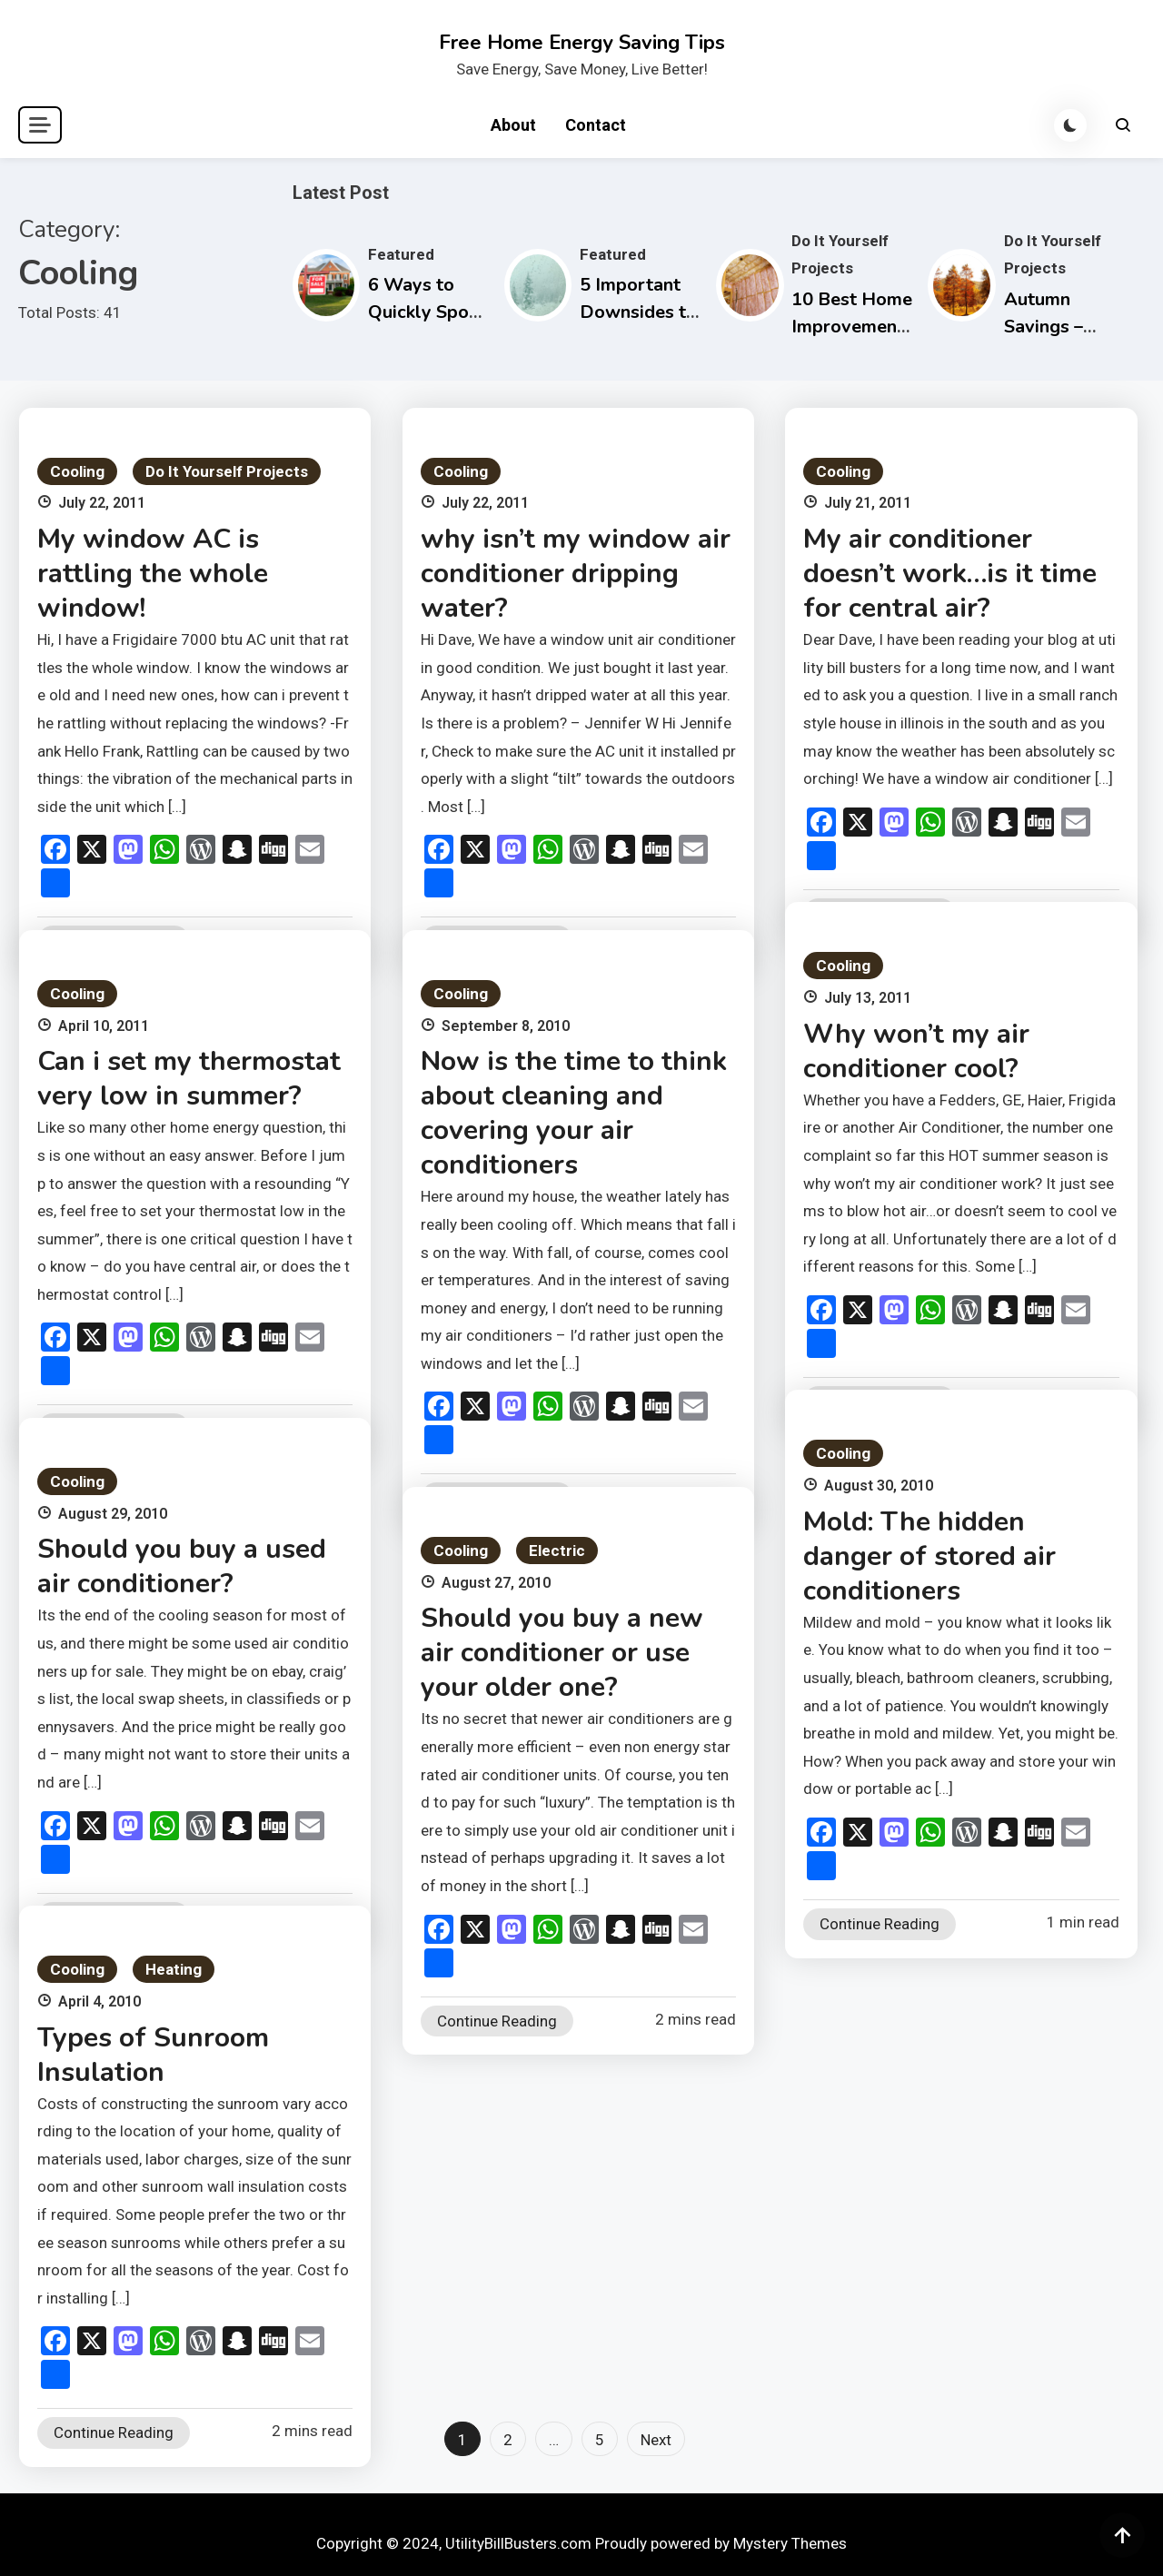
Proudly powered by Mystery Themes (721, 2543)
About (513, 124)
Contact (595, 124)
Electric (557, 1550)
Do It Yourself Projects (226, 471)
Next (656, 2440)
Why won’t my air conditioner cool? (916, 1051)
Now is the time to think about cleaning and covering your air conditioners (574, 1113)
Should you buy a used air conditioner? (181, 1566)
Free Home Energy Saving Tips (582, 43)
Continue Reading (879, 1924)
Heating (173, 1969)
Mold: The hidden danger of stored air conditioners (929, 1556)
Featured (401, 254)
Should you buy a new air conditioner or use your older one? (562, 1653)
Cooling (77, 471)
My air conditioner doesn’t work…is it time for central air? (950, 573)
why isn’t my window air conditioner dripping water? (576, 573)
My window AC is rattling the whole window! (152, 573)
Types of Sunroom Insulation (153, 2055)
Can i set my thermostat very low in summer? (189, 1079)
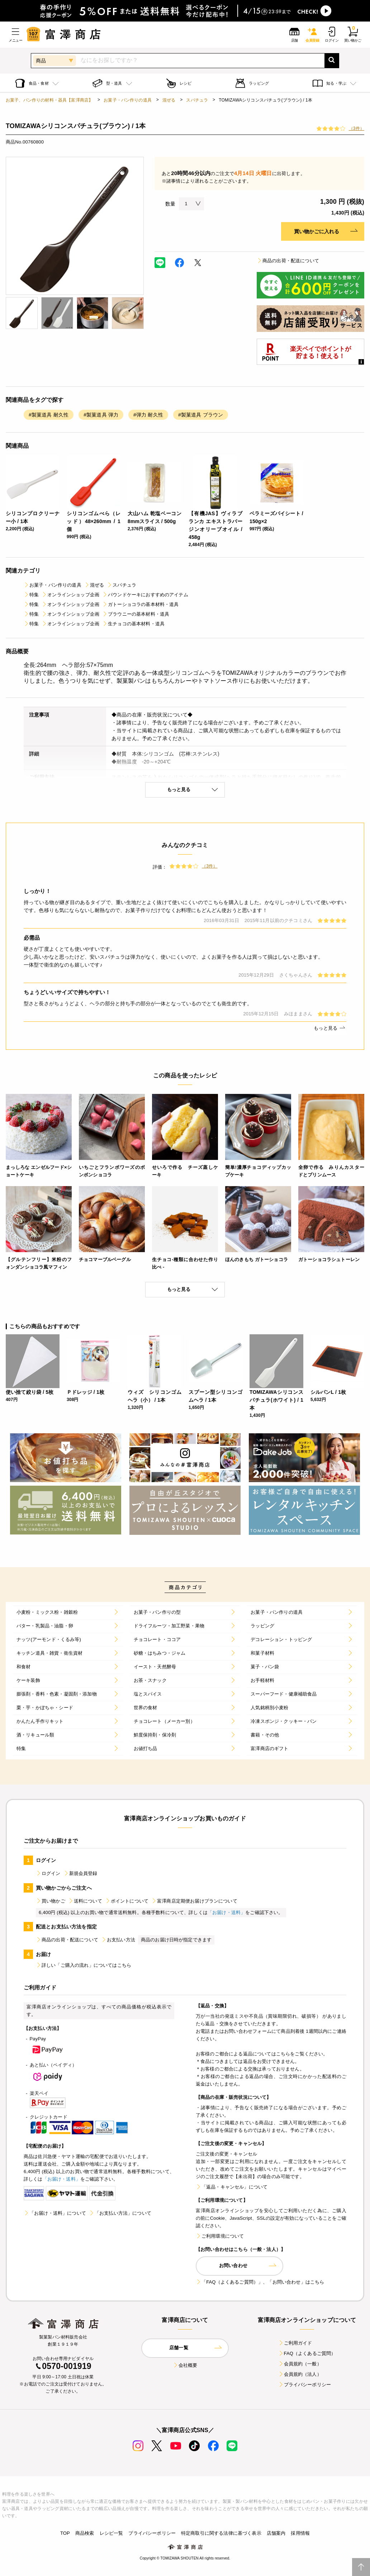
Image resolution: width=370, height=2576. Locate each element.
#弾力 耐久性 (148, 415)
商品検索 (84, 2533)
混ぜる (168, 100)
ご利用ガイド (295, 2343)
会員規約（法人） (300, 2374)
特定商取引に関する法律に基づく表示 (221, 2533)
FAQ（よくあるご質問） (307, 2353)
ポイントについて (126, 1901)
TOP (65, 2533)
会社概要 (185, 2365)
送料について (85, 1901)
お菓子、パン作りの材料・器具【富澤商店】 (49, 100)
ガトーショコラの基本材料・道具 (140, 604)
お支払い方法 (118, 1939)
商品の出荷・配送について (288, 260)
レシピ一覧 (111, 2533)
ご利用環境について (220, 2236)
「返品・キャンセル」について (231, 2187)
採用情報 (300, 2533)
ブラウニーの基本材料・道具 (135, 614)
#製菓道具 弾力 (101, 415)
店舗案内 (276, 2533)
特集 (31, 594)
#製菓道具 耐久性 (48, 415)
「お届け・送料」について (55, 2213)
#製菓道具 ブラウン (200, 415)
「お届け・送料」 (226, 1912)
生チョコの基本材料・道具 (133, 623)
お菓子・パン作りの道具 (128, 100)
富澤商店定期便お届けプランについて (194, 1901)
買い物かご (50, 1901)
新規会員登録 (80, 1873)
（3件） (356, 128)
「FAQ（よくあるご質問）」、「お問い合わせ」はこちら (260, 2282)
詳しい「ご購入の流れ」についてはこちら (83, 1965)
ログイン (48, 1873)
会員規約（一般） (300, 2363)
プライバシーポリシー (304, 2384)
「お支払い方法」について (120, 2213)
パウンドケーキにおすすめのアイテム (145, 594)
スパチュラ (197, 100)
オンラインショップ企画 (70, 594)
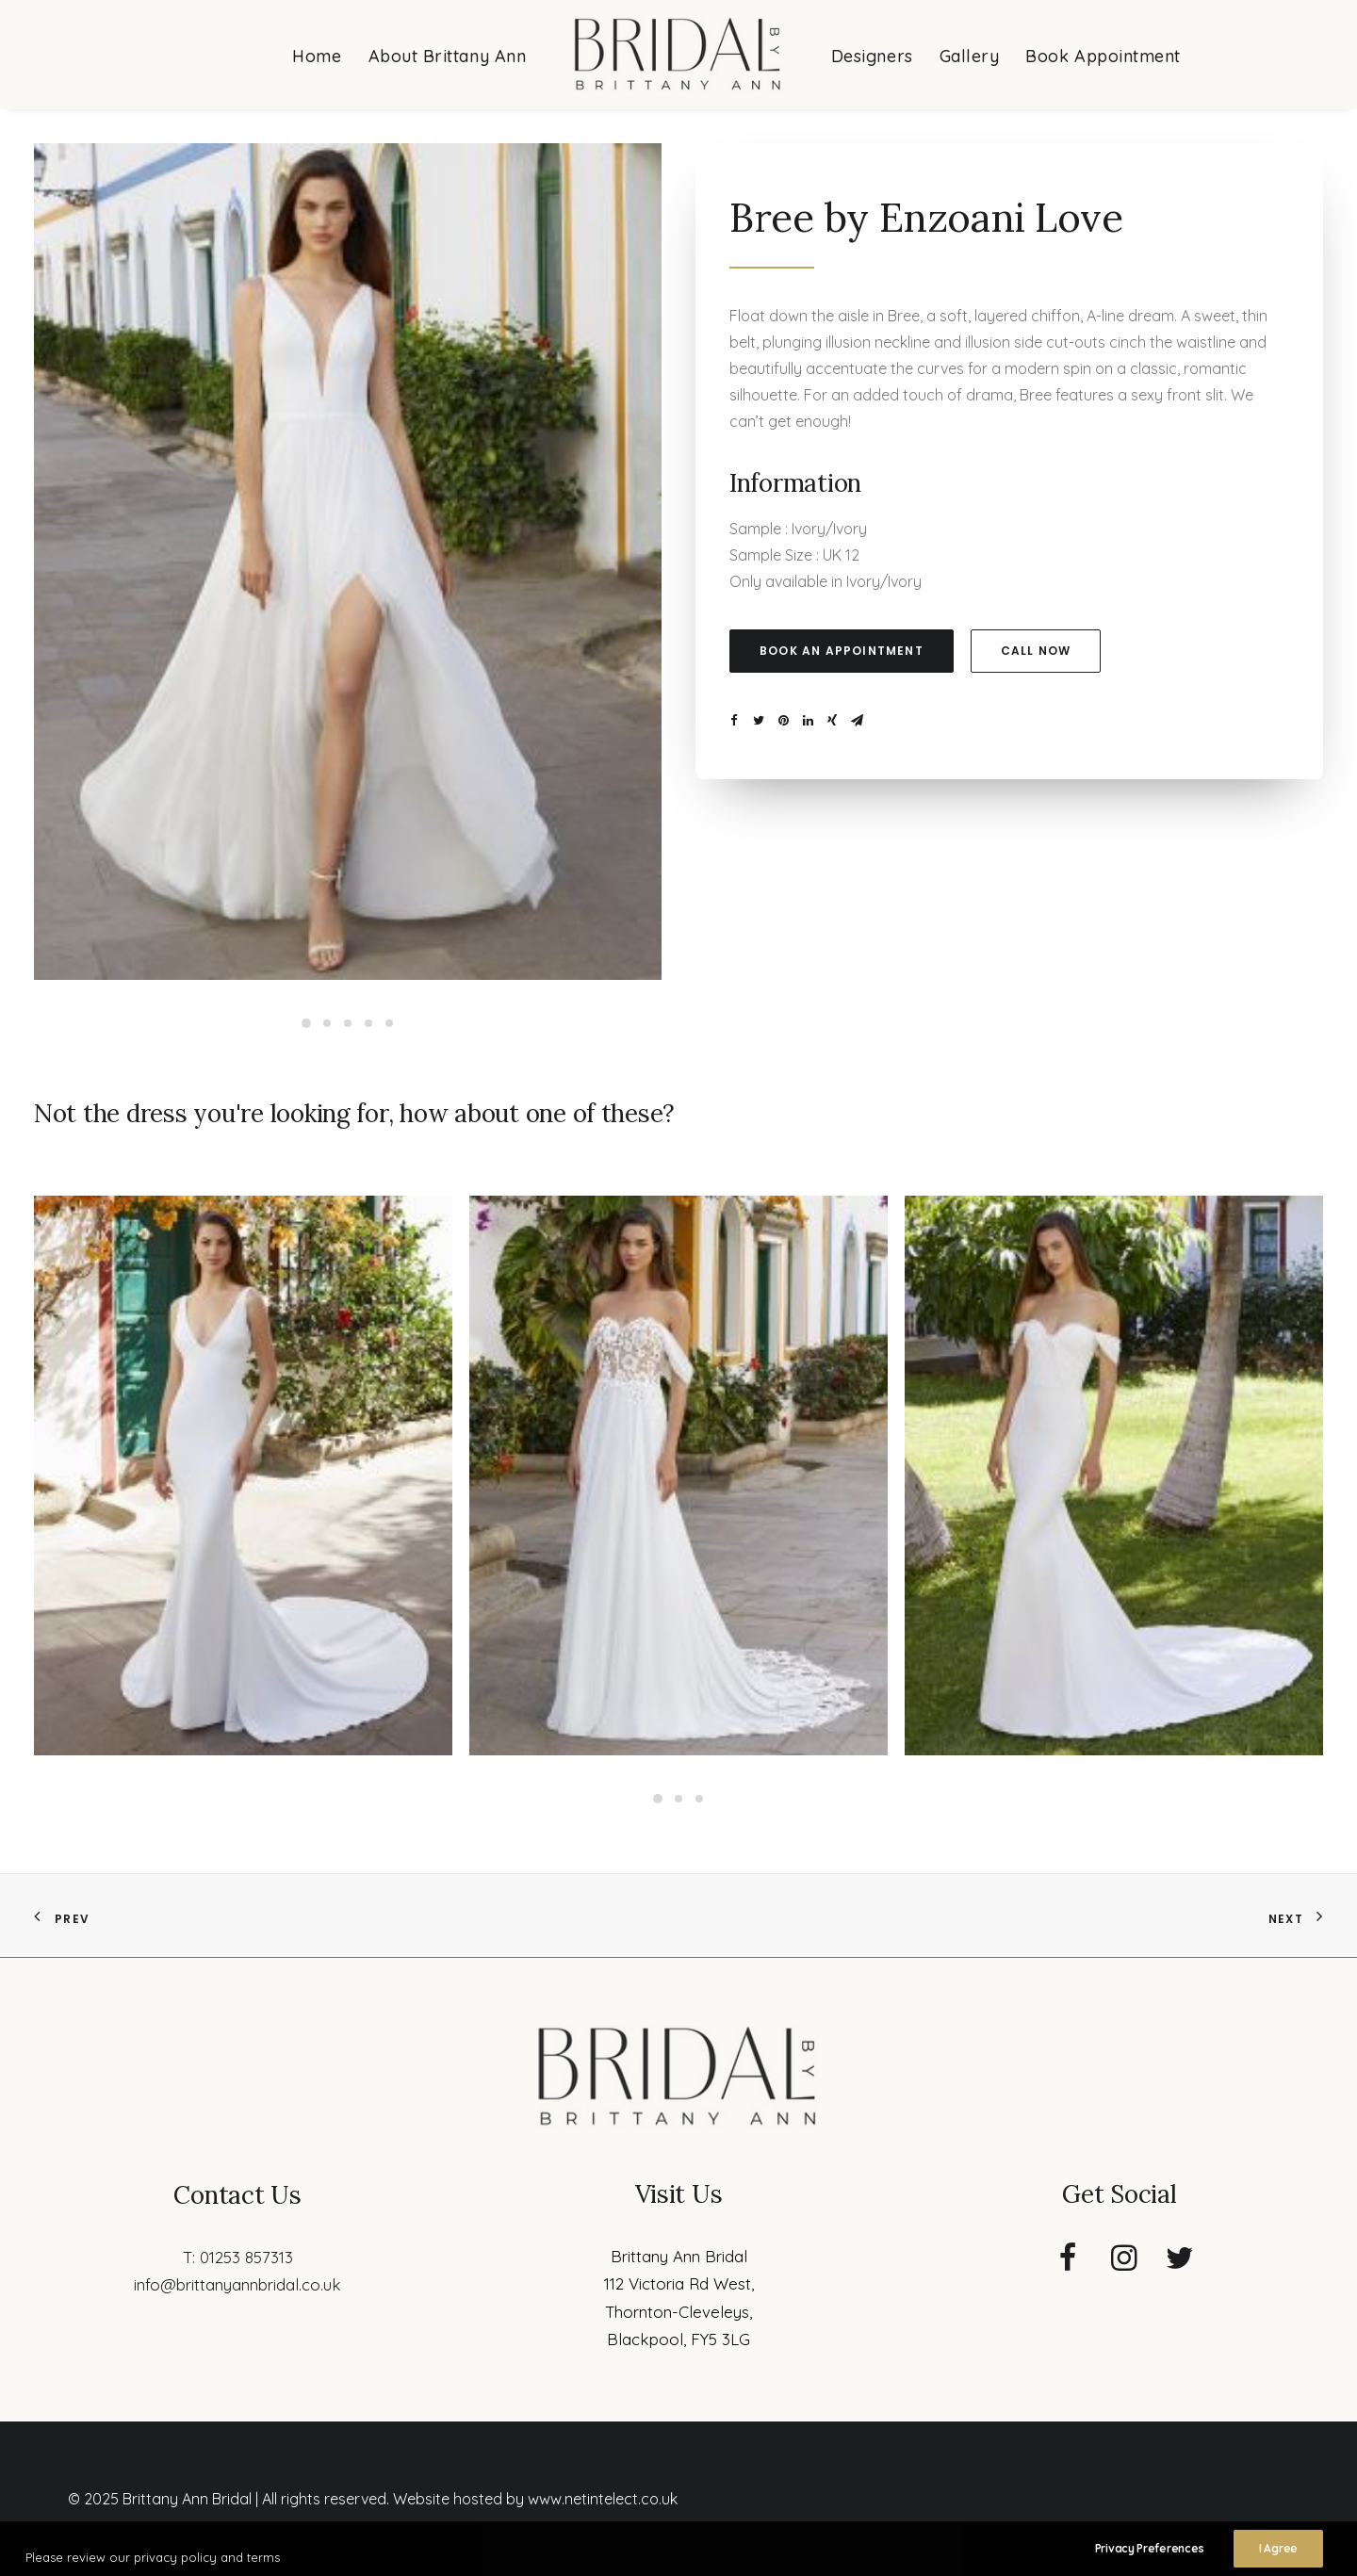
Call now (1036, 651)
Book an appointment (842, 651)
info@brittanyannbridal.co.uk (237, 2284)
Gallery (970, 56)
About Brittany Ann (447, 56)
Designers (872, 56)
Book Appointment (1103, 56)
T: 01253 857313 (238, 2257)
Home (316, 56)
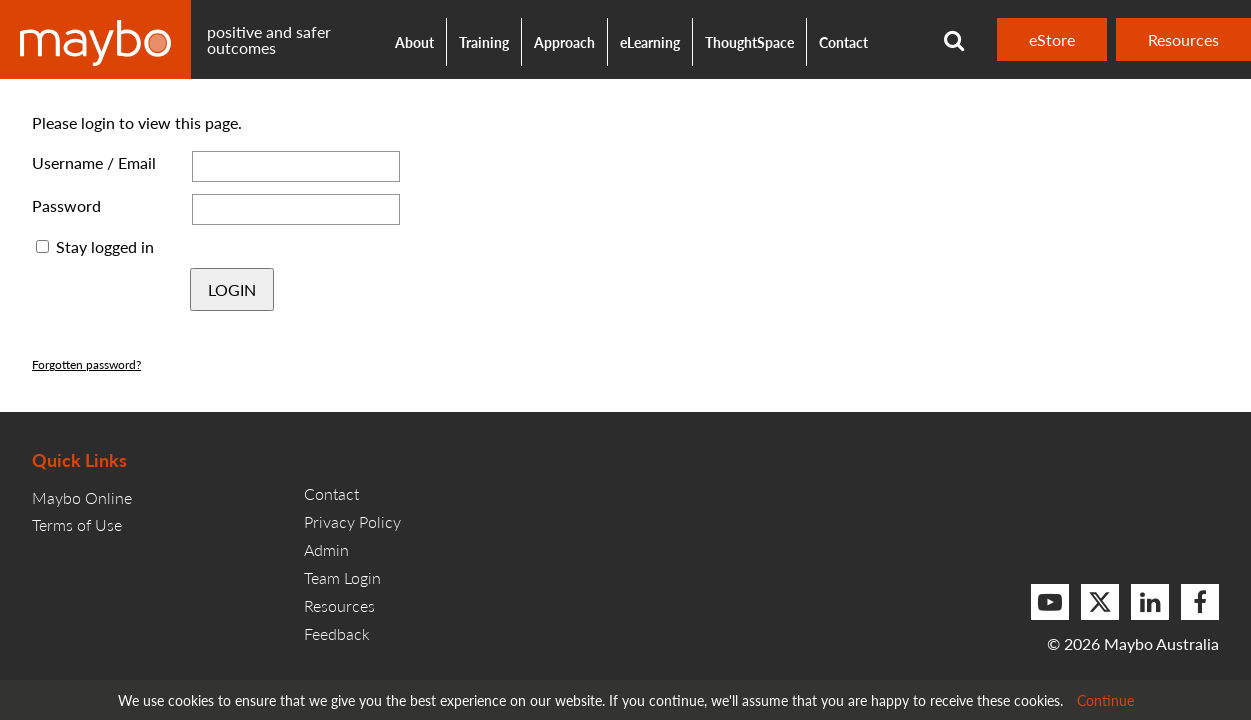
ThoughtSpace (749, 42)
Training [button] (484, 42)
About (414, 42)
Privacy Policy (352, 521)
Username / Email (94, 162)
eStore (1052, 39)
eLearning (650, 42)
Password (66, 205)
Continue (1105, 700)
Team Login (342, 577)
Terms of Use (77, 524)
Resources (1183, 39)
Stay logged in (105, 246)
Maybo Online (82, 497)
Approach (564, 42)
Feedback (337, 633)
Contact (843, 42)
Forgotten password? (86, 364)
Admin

> _What the task requires_: Drop the images and copy all the data exactly.

> _Output of the exercise_:
Proudly powered by Mystery Themes (721, 2543)
About (513, 124)
Contact (595, 124)
Electric (557, 1550)
Do It Yourself Projects (226, 471)
Next (656, 2440)
Why won’t my air conditioner cool? (916, 1051)
Now is the time to think about cleaning and covering your air conditioners (574, 1113)
Should you buy a used air conditioner? (181, 1566)
Free Home Energy Saving Tips (582, 43)
Continue Reading (879, 1924)
Heating (173, 1969)
Mold: The hidden danger of stored air conditioners (929, 1556)
Featured (401, 254)
Should you buy a new air conditioner or use your older one? (562, 1653)
Cooling (77, 471)
My air conditioner doesn’t work…is it time for central air? (950, 573)
why isn’t my window air conditioner dripping water? (576, 573)
My window AC is rattling the whole window! (152, 573)
Types of Sunroom Insulation (153, 2055)
Can i set my thermostat very low in summer? (189, 1079)
Image resolution: width=370, height=2576. Locate each element.
#弾力 耐久性 (148, 415)
商品検索 (84, 2533)
混ぜる (168, 100)
ご利用ガイド (295, 2343)
会員規約（法人） (300, 2374)
特定商取引に関する法律に基づく表示 (221, 2533)
FAQ（よくあるご質問） (307, 2353)
ポイントについて (126, 1901)
TOP (65, 2533)
会社概要 (185, 2365)
送料について (85, 1901)
お菓子、パン作りの材料・器具【富澤商店】 (49, 100)
ガトーショコラの基本材料・道具 (140, 604)
お支払い方法 (118, 1939)
商品の出荷・配送について (288, 260)
レシピ一覧 (111, 2533)
ご利用環境について (220, 2236)
「返品・キャンセル」について (231, 2187)
採用情報 (300, 2533)
ブラウニーの基本材料・道具 (135, 614)
#製菓道具 弾力 (101, 415)
店舗案内 (276, 2533)
特集 (31, 594)
#製菓道具 耐久性 (48, 415)
「お届け・送料」について (55, 2213)
#製菓道具 ブラウン (200, 415)
「お届け・送料」 (226, 1912)
生チョコの基本材料・道具 (133, 623)
お菓子・パン作りの道具 (128, 100)
富澤商店定期便お届けプランについて (194, 1901)
買い物かご (50, 1901)
新規会員登録 (80, 1873)
（3件） (356, 128)
「FAQ（よくあるご質問）」、「お問い合わせ」はこちら (260, 2282)
詳しい「ご購入の流れ」についてはこちら (83, 1965)
ログイン (48, 1873)
会員規約（一般） (300, 2363)
プライバシーポリシー (304, 2384)
「お支払い方法」について (120, 2213)
パウンドケーキにおすすめのアイテム (145, 594)
スパチュラ (197, 100)
オンラインショップ企画 (70, 594)
Call now (1036, 651)
Book an appointment (842, 651)
info@brittanyannbridal.co.uk (237, 2284)
Gallery (970, 56)
About Brittany Ann (447, 56)
Designers (872, 56)
Book Appointment (1103, 56)
T: 01253 857313 (238, 2257)
Home (316, 56)
ThoughtSpace (749, 42)
Training [button] (484, 42)
About (414, 42)
Privacy Policy (352, 521)
Username / Email (94, 162)
eStore (1052, 39)
eLearning (650, 42)
Password (66, 205)
Continue (1105, 700)
Team Login (342, 577)
Terms of Use (77, 524)
Resources (1183, 39)
Stay logged in (105, 246)
Maybo Online (82, 497)
Approach (564, 42)
Feedback (337, 633)
Contact (843, 42)
Forgotten password? (86, 364)
Admin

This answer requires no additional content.